"But the money was at my bankers'."

"And so it was at mine. You are my bankers, you and others like you. You draw on your bankers—I draw on mine." And his cousin being thus confuted, Manasseh had not much further difficulty in wheedling two pounds ten out of him.

"And now," said he, "I really think you ought to do something to lessen the Synagogue's loss."

"But I have just given!" quoth Barzillai in bewilderment.

"That you gave to me as your cousin, to enable your relative to discharge his obligations. I put it strictly on a personal footing. But now I am pleading on behalf of the Synagogue, which stands to lose heavily. You are a Sephardi as well as my cousin. It is a distinction not unlike the one I have so often to explain to you.

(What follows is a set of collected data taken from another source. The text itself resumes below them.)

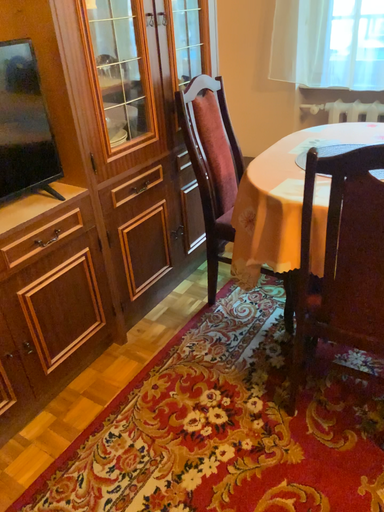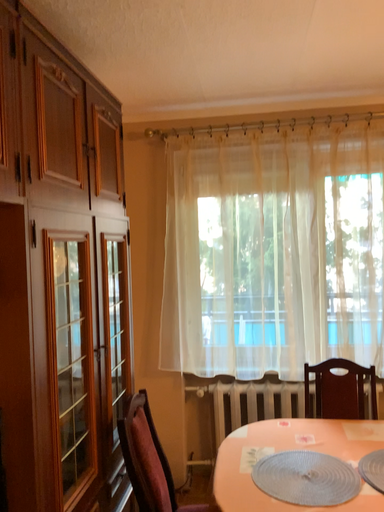 Question: How did the camera likely rotate when shooting the video?

Choices:
 (A) rotated upward
 (B) rotated downward

Answer: (A) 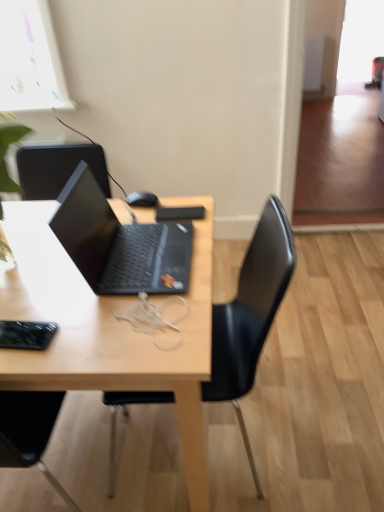 This screenshot has height=512, width=384. I want to click on free point in front of matte black laptop at center, so click(120, 328). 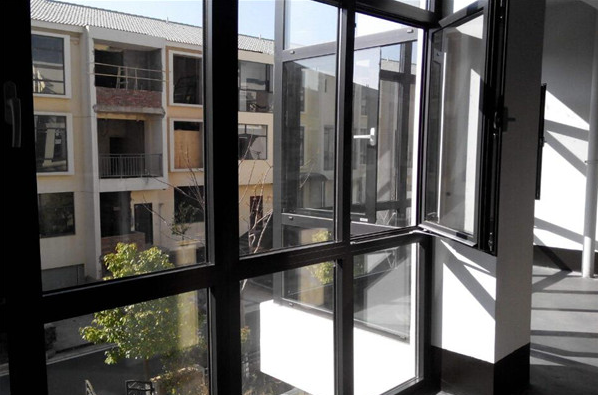 Identify the location of boarded up wooden window. (180, 148). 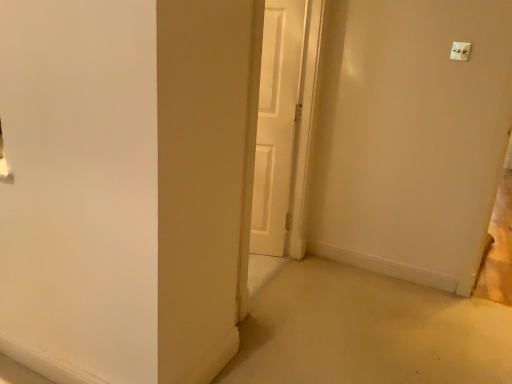 Question: From a real-world perspective, is white matte door at center under white plastic light switch at upper right?

Choices:
 (A) no
 (B) yes

Answer: (B)

Question: Considering the relative sizes of white matte door at center and white plastic light switch at upper right in the image provided, is white matte door at center wider than white plastic light switch at upper right?

Choices:
 (A) no
 (B) yes

Answer: (A)

Question: From a real-world perspective, is white matte door at center on top of white plastic light switch at upper right?

Choices:
 (A) no
 (B) yes

Answer: (A)

Question: Considering the relative positions of white matte door at center and white plastic light switch at upper right in the image provided, is white matte door at center to the right of white plastic light switch at upper right from the viewer's perspective?

Choices:
 (A) yes
 (B) no

Answer: (B)

Question: Can you confirm if white matte door at center is positioned to the left of white plastic light switch at upper right?

Choices:
 (A) yes
 (B) no

Answer: (A)

Question: Does white matte door at center have a greater height compared to white plastic light switch at upper right?

Choices:
 (A) yes
 (B) no

Answer: (A)

Question: Considering the relative positions of white plastic light switch at upper right and white matte door at center in the image provided, is white plastic light switch at upper right to the left of white matte door at center from the viewer's perspective?

Choices:
 (A) no
 (B) yes

Answer: (A)

Question: Can you confirm if white plastic light switch at upper right is thinner than white matte door at center?

Choices:
 (A) yes
 (B) no

Answer: (B)

Question: Can you confirm if white plastic light switch at upper right is positioned to the right of white matte door at center?

Choices:
 (A) yes
 (B) no

Answer: (A)

Question: From the image's perspective, does white plastic light switch at upper right appear higher than white matte door at center?

Choices:
 (A) yes
 (B) no

Answer: (A)

Question: Does white plastic light switch at upper right lie behind white matte door at center?

Choices:
 (A) no
 (B) yes

Answer: (A)

Question: Considering the relative sizes of white plastic light switch at upper right and white matte door at center in the image provided, is white plastic light switch at upper right bigger than white matte door at center?

Choices:
 (A) yes
 (B) no

Answer: (B)

Question: Based on their positions, is white plastic light switch at upper right located to the left or right of white matte door at center?

Choices:
 (A) right
 (B) left

Answer: (A) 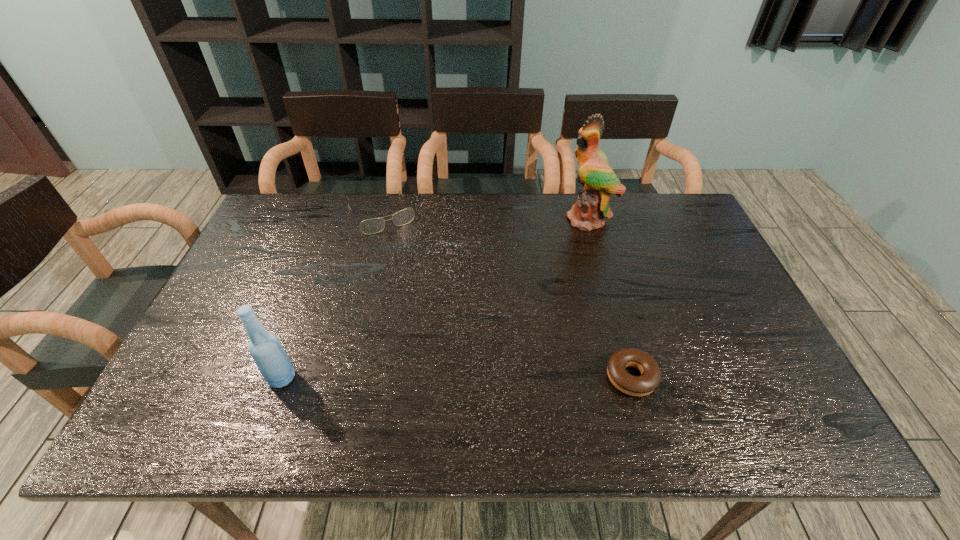 Identify the location of free region located on the front-facing side of the third tallest object. (407, 256).

What are the coordinates of `vacant area situated on the front-facing side of the third tallest object` in the screenshot? It's located at (430, 295).

Find the location of a particular element. This screenshot has height=540, width=960. parrot that is at the far edge is located at coordinates (598, 179).

Where is `spectacles that is at the far edge`? The width and height of the screenshot is (960, 540). spectacles that is at the far edge is located at coordinates (375, 225).

In order to click on bottle that is at the near edge in this screenshot , I will do [x=265, y=348].

I want to click on doughnut located at the near edge, so click(x=650, y=378).

You are a GUI agent. You are given a task and a screenshot of the screen. Output one action in this format:
    pyautogui.click(x=<x>, y=<y>)
    Task: Click on the vacant space at the far edge of the desktop
    The height and width of the screenshot is (540, 960).
    Given the screenshot: What is the action you would take?
    pyautogui.click(x=492, y=216)

Identify the location of vacant space at the near edge. (605, 394).

This screenshot has width=960, height=540. What are the coordinates of `free space at the left edge of the desktop` in the screenshot? It's located at coord(268,260).

Find the location of a particular element. This screenshot has width=960, height=540. blank space at the right edge of the desktop is located at coordinates point(717,281). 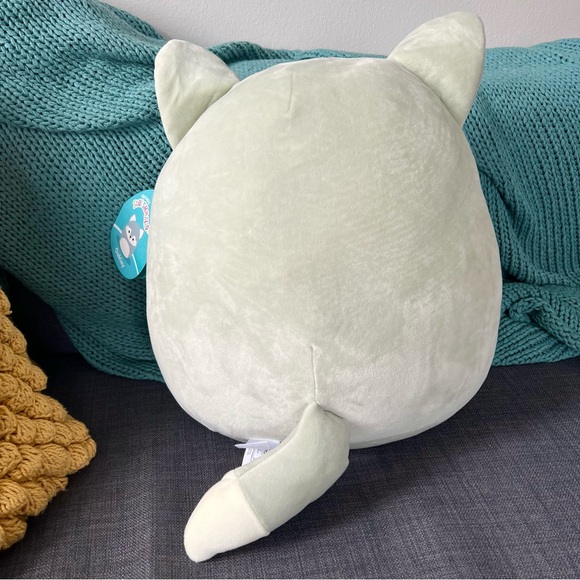 This screenshot has height=580, width=580. I want to click on blue rugh, so click(74, 169). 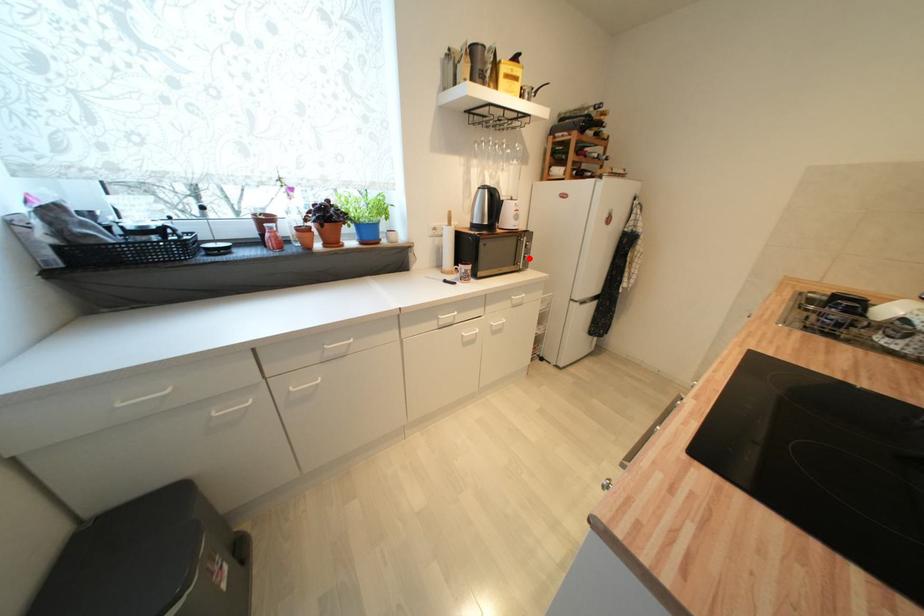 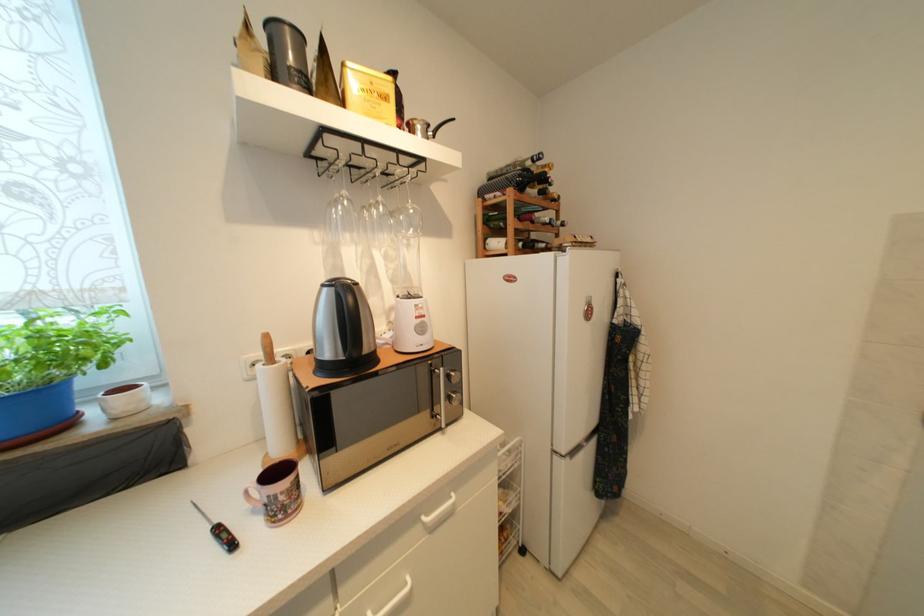 Find the pixel in the second image that matches the highlighted location in the first image.

(455, 400) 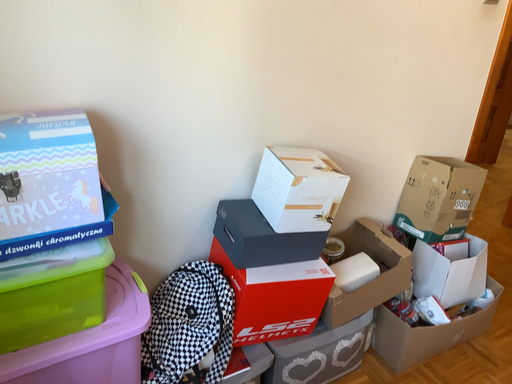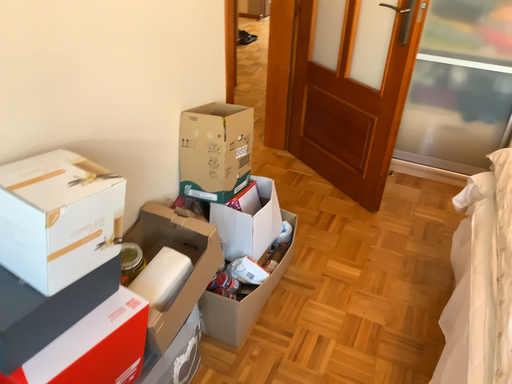 Question: Which way did the camera rotate in the video?

Choices:
 (A) rotated left
 (B) rotated right

Answer: (B) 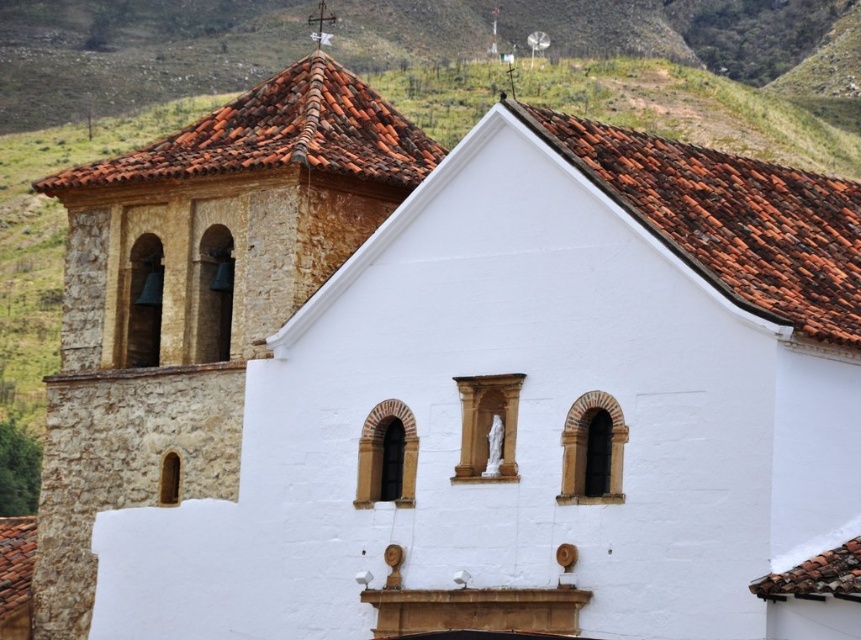 You are an architect inspecting the roof of the church. You notice two sections of terracotta tiles at upper center and terracotta tiles at upper left. Which section has a lower height?

The terracotta tiles at upper center is shorter than the terracotta tiles at upper left, so the section at upper center has a lower height.

You are an architect examining the roof details of the church. You notice the brown clay tiles at upper center and the terracotta tiles at upper left. Which of these two tiles is positioned more to the east side of the roof?

The terracotta tiles at upper left are positioned more to the east side of the roof because the brown clay tiles at upper center is to the right of them, meaning the terracotta tiles are on the left side which would be east if the image is oriented with right as west.

Consider the image. You are standing in front of the church and want to locate the point marked at coordinates (729, 220). Based on the scene description, where would this point be located in relation to the bell tower and the roof tiles?

The point at coordinates (729, 220) is located on the terracotta tiles at the upper center of the roof. Since the bell tower is on the left side of the image, the point would be to the right of the bell tower, positioned near the curved edge of the roof tiles. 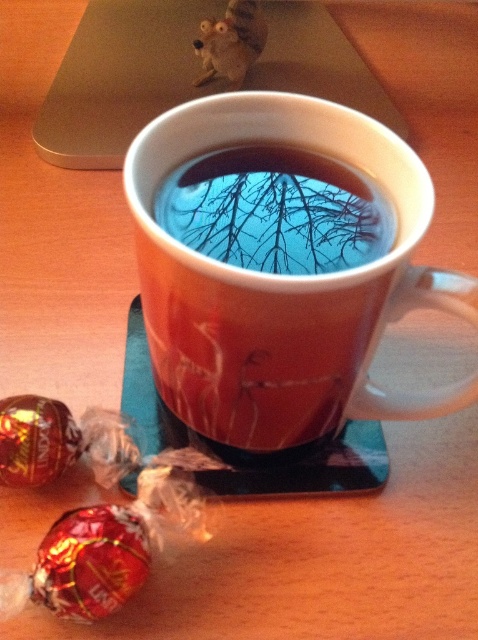 You are organizing items on a desk and want to place the silver metallic laptop at upper center and the transparent glass tea at center. Based on their sizes, which item should you place first to ensure stability?

The silver metallic laptop at upper center is taller than the transparent glass tea at center. Therefore, you should place the transparent glass tea at center first to provide a stable base for the laptop.

You are a child trying to grab both candies without moving your hand. Can you reach both the shiny metallic lollipop at lower left and the shiny foil wrapped chocolate at lower left at the same time if your hand can cover 4 inches?

The distance between the shiny metallic lollipop at lower left and the shiny foil wrapped chocolate at lower left is 3.61 inches, which is less than 4 inches. Therefore, you can reach both candies with your hand.

You are organizing a desk and want to place the silver metallic laptop at upper center and the transparent glass tea at center. Which object should you place first if you want to ensure there is enough space for both?

The silver metallic laptop at upper center might be wider than transparent glass tea at center, so you should place the silver metallic laptop at upper center first to ensure there is enough space for both. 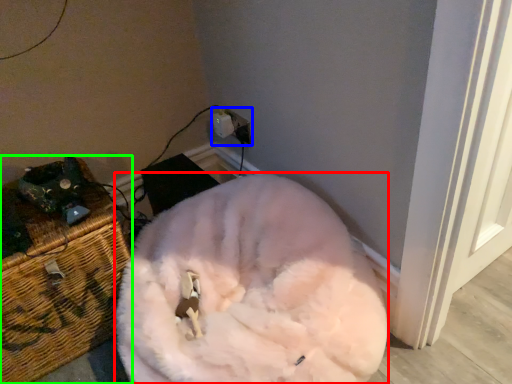 Question: Based on their relative distances, which object is nearer to animal (highlighted by a red box)? Choose from electric outlet (highlighted by a blue box) and furniture (highlighted by a green box).

Choices:
 (A) electric outlet
 (B) furniture

Answer: (B) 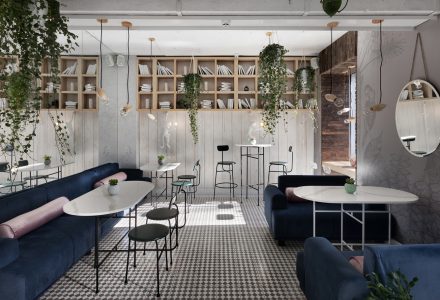 Find the location of a particular element. hanging lights is located at coordinates (377, 22), (336, 24), (152, 43), (124, 33), (97, 30). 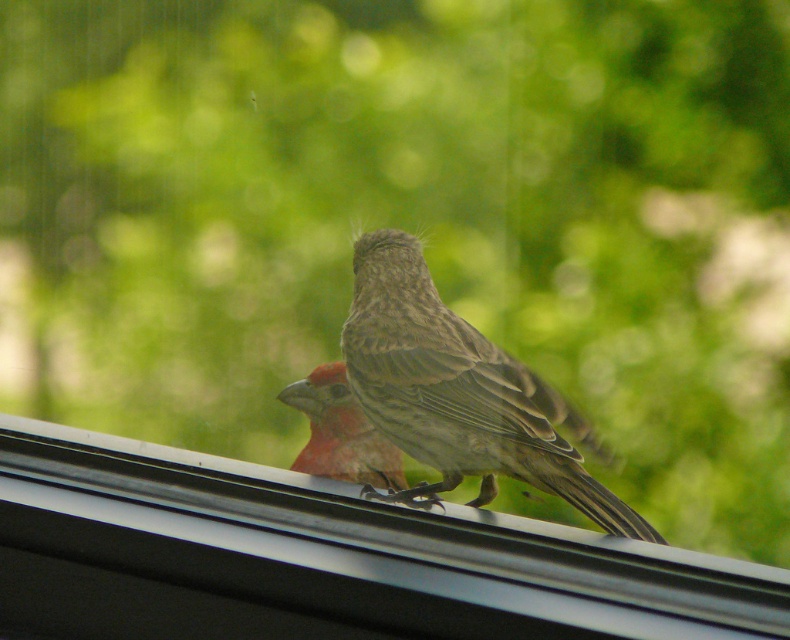 Between black plastic window sill at upper center and brown speckled sparrow at center, which one is positioned higher?

brown speckled sparrow at center

What do you see at coordinates (374, 548) in the screenshot? I see `black plastic window sill at upper center` at bounding box center [374, 548].

Where is `black plastic window sill at upper center`? This screenshot has width=790, height=640. black plastic window sill at upper center is located at coordinates (374, 548). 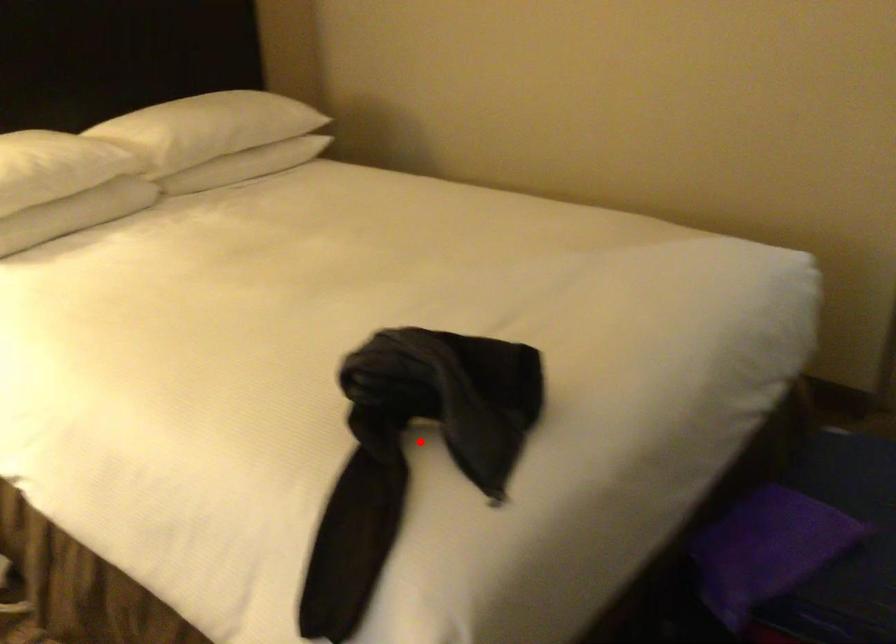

You owe me charity, not only as a cousin, but as a Schnorrer likewise." And, having wrested another guinea from the obfuscated merchant, he repaired to Grobstock's business office in search of the defaulter.

But the wily Grobstock, forewarned by Manasseh's promise to visit him, and further frightened by his Sunday morning call, had denied himself to the Schnorrer or anyone remotely resembling him, and it was not till the afternoon that Manasseh ran him to earth at Sampson's coffee-house in Exchange Alley, where the brokers foregathered, and 'prentices and students swaggered in to abuse the Ministers, and all kinds of men from bloods to barristers loitered to pick up hints to easy riches. Manasseh detected his quarry in the furthermost box, his face hidden behind a broadsheet.

"HIS FACE HIDDEN BEHIND A BROADSHEET."

"Why do you always come to me?" muttered the East India Director helplessly.

"Eh?" said Manasseh, mistrustful of his own ears. "I beg your pardon."